I can’t say that I felt sorry for the loser. Contrary to what he told me about Central Pennsylvanian Indians gently handcrafting pottery, I’ve since learned the Susquehannock wiped out most other Indians in their path. Apparently these Native Americans had never taken the Peace Studies course the professor with the swastika offered. These looting warriors may have shared with the Nazis more than a predilection for an ancient symbol.
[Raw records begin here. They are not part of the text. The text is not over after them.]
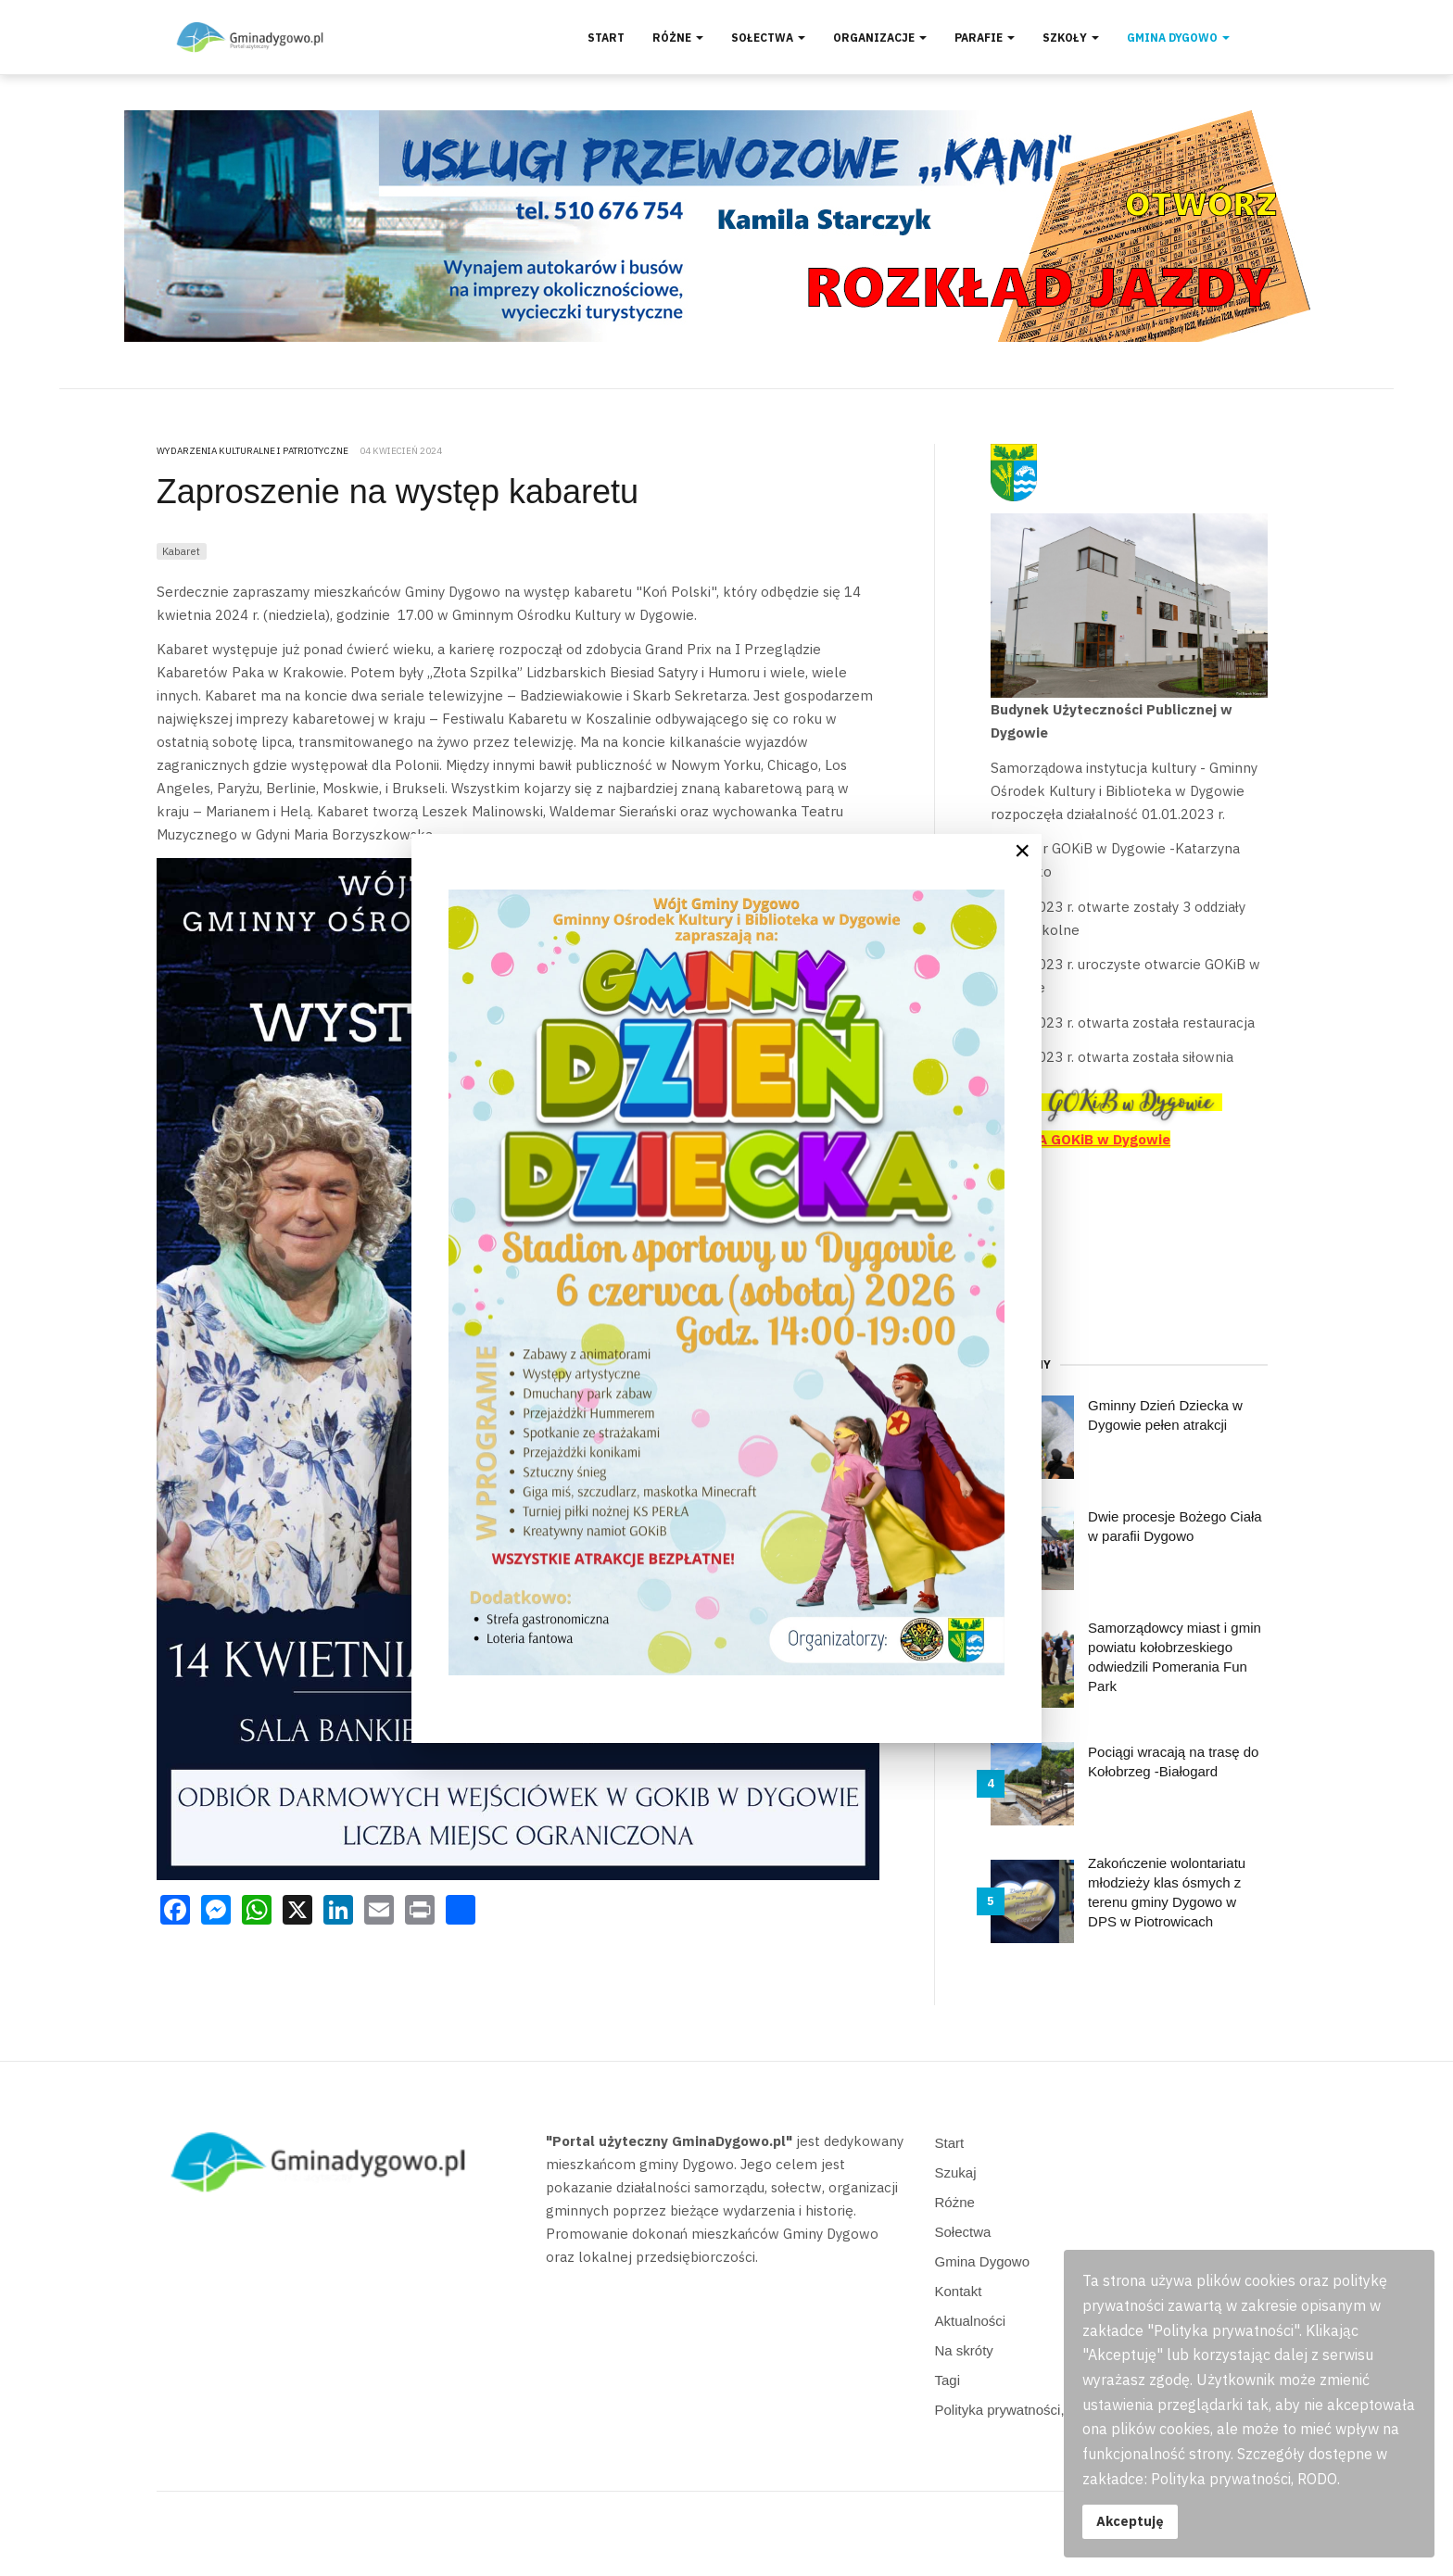 Image resolution: width=1453 pixels, height=2576 pixels. What do you see at coordinates (1178, 37) in the screenshot?
I see `Gmina Dygowo` at bounding box center [1178, 37]. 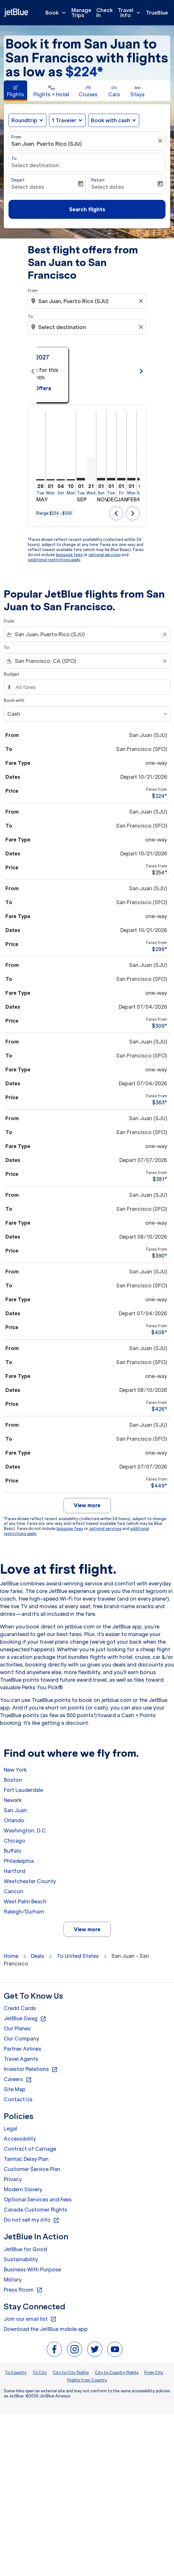 Image resolution: width=174 pixels, height=2576 pixels. What do you see at coordinates (30, 2149) in the screenshot?
I see `Contract of Carriage` at bounding box center [30, 2149].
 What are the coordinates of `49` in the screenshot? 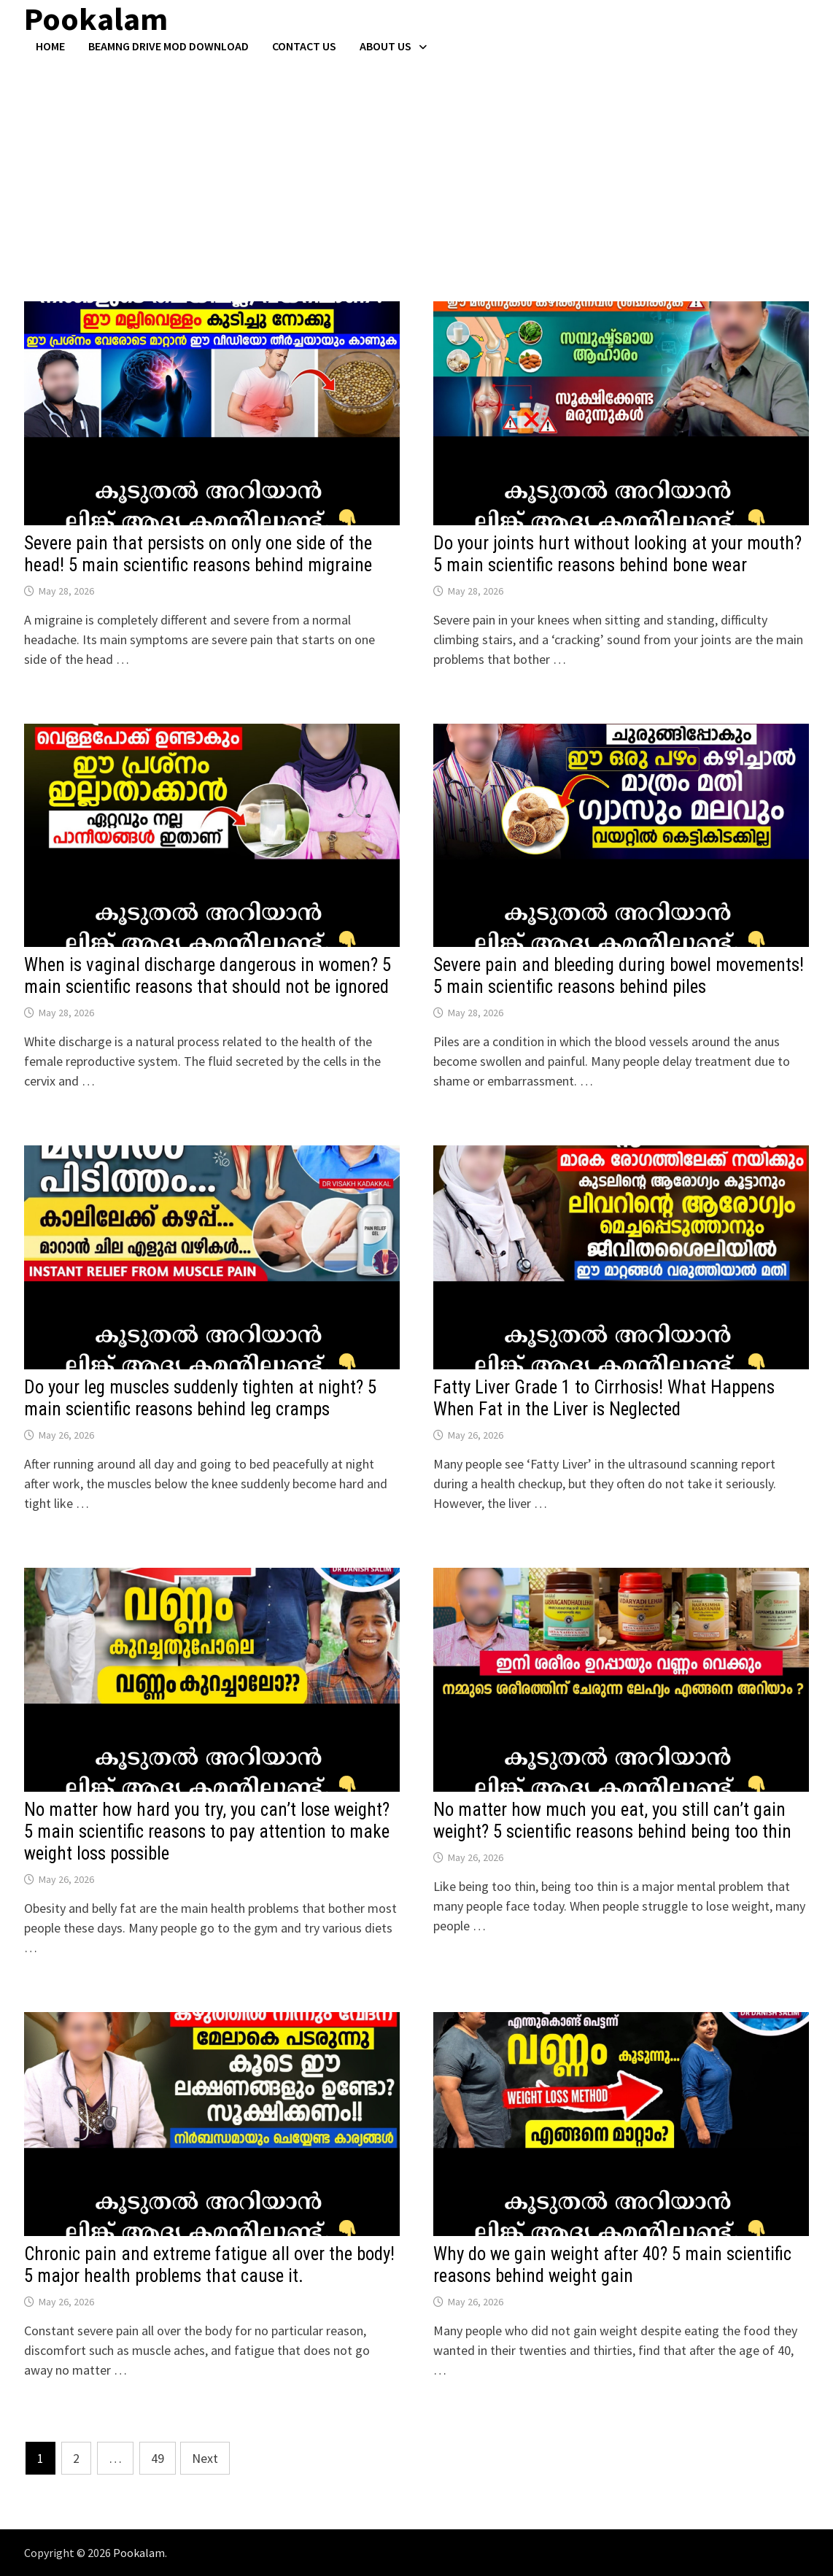 It's located at (157, 2458).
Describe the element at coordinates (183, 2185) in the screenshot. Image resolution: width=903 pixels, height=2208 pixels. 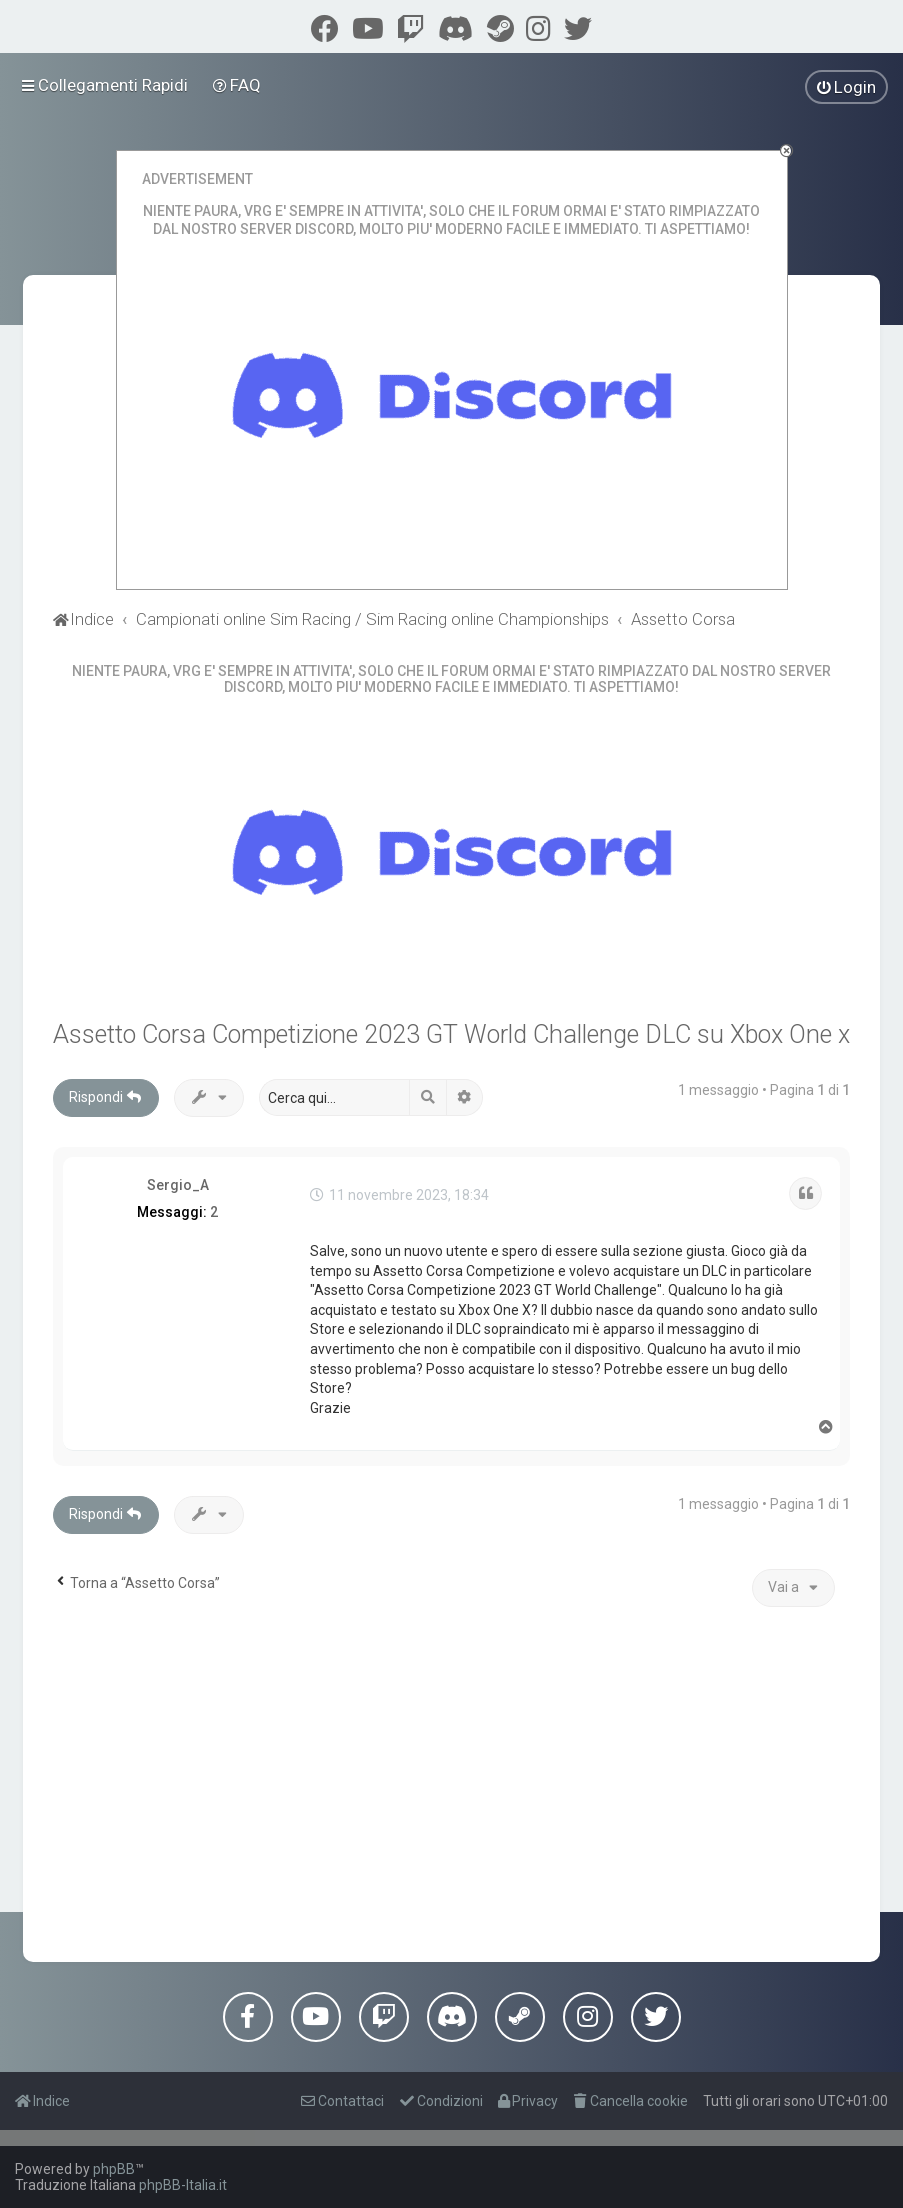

Then there was the pious atheist—a philosophy professor at another institution who was always ranting against religious simpletons. This guy couldn’t get over the idea that some people still believed in a divine being; they seemed to furnish proof that critical inquiry had not yet bested ignorance and superstition. Everyone who accepted God’s existence was “just a jerk” and certainly not as bright as this academic imagined himself to be. The most outrageous expression of primitivism, he explained to me, is that “some intellectuals assume intelligent design in nature,” a belief the very mention of which caused him to spit out F words. He was sure that one could work out all the steps whereby—given enough hypothetical time—life forms came along chemically without the aid of some mythical organizing intelligence. Although I considered his explanation to be hardly conclusive, he was entitled to his beliefs. It was his ranting against theists that I found tiresome, particularly since he peppered his tirades with childish obscenities.
Even when leftist orthodoxy flew in the face of the “science” he claimed to worship, he held tightly to his appalling PC fixation. Although he knew that genetic differences existed, he never dared apply them to human beings in ways that might hurt his career or his relation to his social think-alikes. He assured me there were no socially significant differences between genders or races. In fact, such differences were mere fictions that an unjust governing class created to divide us. Only bigoted or ignorant people would argue differently—perhaps ignoramuses such as Darwin, who wrote about things that our professor refused to consider, such as the significance of subspecies and sexual dimorphism.
Although a hater of Christian sentimentality, he would melt into sappy tenderness at the very mention of a designated victim group. We could never do enough for women, blacks, gays, Latinos, Aleuts, etc., in light of the Christian prejudice that had blighted their lives. Once I got so pissed off listening to him, I said that Nietzsche must have been thinking about someone like him when he spoke about “slave morality.” Despite his screaming about Christian sentimentalists, this fellow was always going on and on about the “marginalized.” Although a self-proclaimed free thinker, he was the incarnation of what Nietzsche rightly or wrongly despised as Christian silliness. In response to my scolding, he announced: “Well, shit, we have to do something for these people.” But it is hard to think of anything he did for his beloved minorities (like adopting an inner-city black) except for voting at faculty assemblies for “diversity training.” And he did this after he propagated a totally unfounded rumor of outbursts occurring on his campus against Muslims and Hindus. What did someone once say (I can’t remember who) about those denying the deity’s existence believing in just about anything? In my experience, with rare exceptions (such as John Derbyshire), it is not “just about anything” these people believe. They are almost always hooked specifically on PC stupidities.